In der DACH-Region sind Gasalarme und Evakuierungen aufgrund von Gefahren in den genannten Industrien äußerst selten. Dies ist auf umfassende Sicherheitsmaßnahmen, strikte Einhaltung der Vorschriften und kontinuierliche Anlagenüberwachung zurückzuführen. Auszuschließen sind solche Gefahrenszenarien jedoch nicht gänzlich – Schließlich sind Anlagen der Prozessindustrie hochkomplex und verarbeiten Gefahrenstoffe unter hohen Temperaturen und Drücken. Daher sind die Anforderungen an die Arbeitssicherheit besonders hoch. Das oberste Gebot bei Planung und Betrieb lautet immer „Safety first“, um Unfälle zu vermeiden, Menschen zu schützen sowie negative Auswirkungen auf die Umwelt auszuschließen bzw. auf ein Minimum zu reduzieren.

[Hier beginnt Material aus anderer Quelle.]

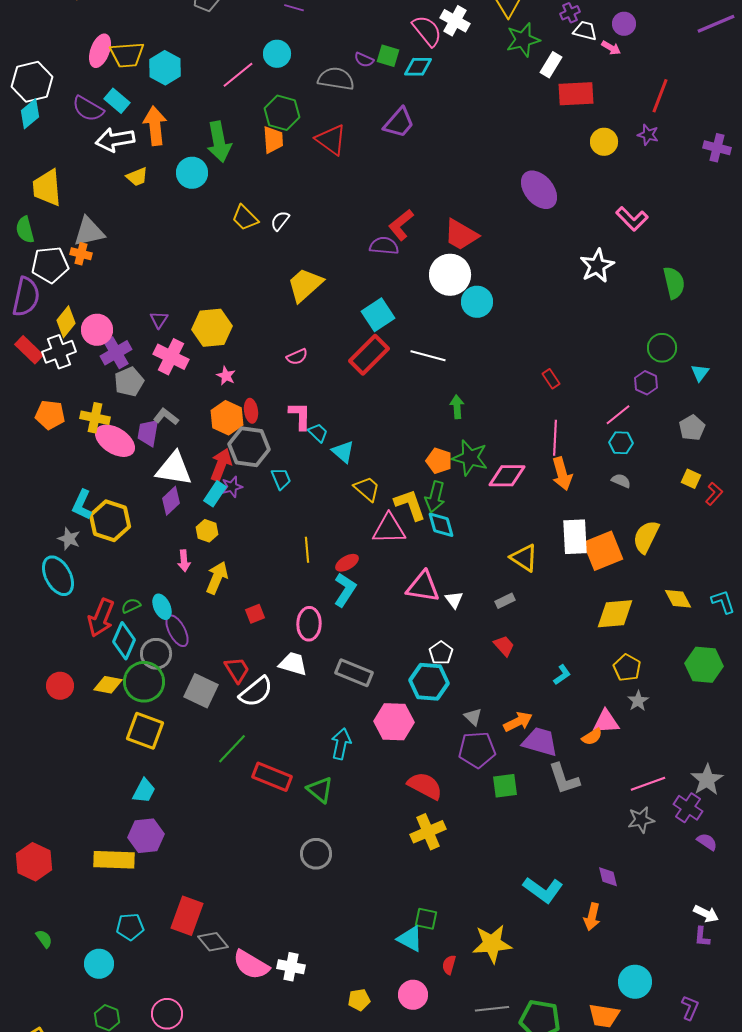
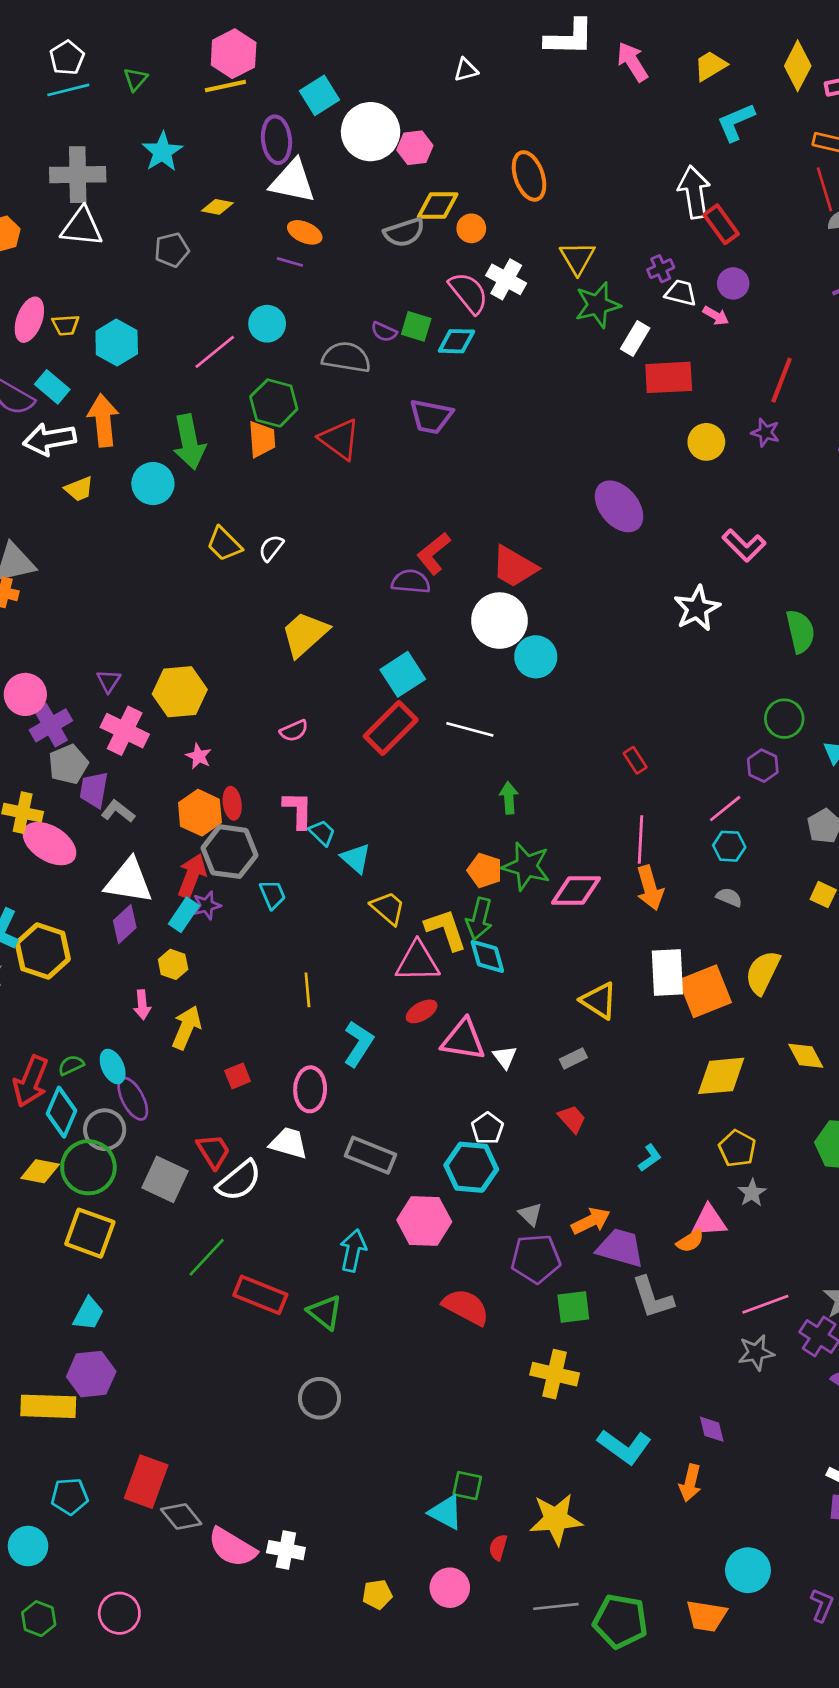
yellow trapezoid: (127, 55) -> (66, 325), size x0.6
purple trapezoid: (399, 123) -> (431, 416), turned 60
purple trapezoid: (148, 433) -> (94, 790), moved
red ellipse: (347, 563) -> (422, 1011), moved
yellow cross: (428, 832) -> (555, 1374), moved, turned 36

Darum ist Anlagen- und Arbeits-Sicherheit Chefsache
Für die EDL Anlagenbau Gesellschaft aus Leipzig (Teil der Pörner Gruppe) hat Arbeits- und Anlagensicherheit höchste Priorität: Ziel des Unternehmens ist, dass die konzipierten, komplexen Anlagen zu den sichersten ihrer Art gehören. Dies gilt auch für alle Baustellen, die unter der Leitung von EDL stehen. Erreicht wird dieses Ziel durch ein vorausschauendes Sicherheitsmanagement, eine Vielzahl an Analysen sowie durch eine präzise, vorausschauende Planung, die das eingespielte Team mit hohem Verantwortungs- und Sicherheitsbewusstsein konsequent und zuverlässig umsetzt.
Für EDL ist dieses Thema nicht nur Theorie, sondern gelebte Praxis. So fand im Februar des Jahres ein Safety Walk Audit auf der Baustelle der Gunvor Raffineriegesellschaft Ingolstadt statt. Die Leipziger übernahmen im Rahmen des EPCm-Vertrages auch die Bauleitung in diesem Projekt zum Neubau einer Rauchgasentschwefelungsanlage und waren für die Sicherheit der Abläufe auf der Baustelle vor Ort verantwortlich. Der Anspruch lautete auch in diesem Projekt: #zero accidents!
Vor Ort konnten sich Raffinerieleiter Ralf Seid und EDL-Geschäftsführer Daniel Oryan persönlich von der Einhaltung des HSSE-Managementsystems überzeugen: Zur Zufriedenheit aller Beteiligten verlief das Audit während des Turnarounds ohne Beanstandungen. Sicherheit steht auch bei Hylube3,einer Altölaufbereitungsanlage für die Öl-Kreislaufwirtschaft, im Fokus: Dort führten das EDL-Team und Geschäftsführer Daniel Oryan Mitte Oktober beim Auftraggeber Puraglobe in Tröglitz auf der Baustelle einen Sicherheitsrundgang durch.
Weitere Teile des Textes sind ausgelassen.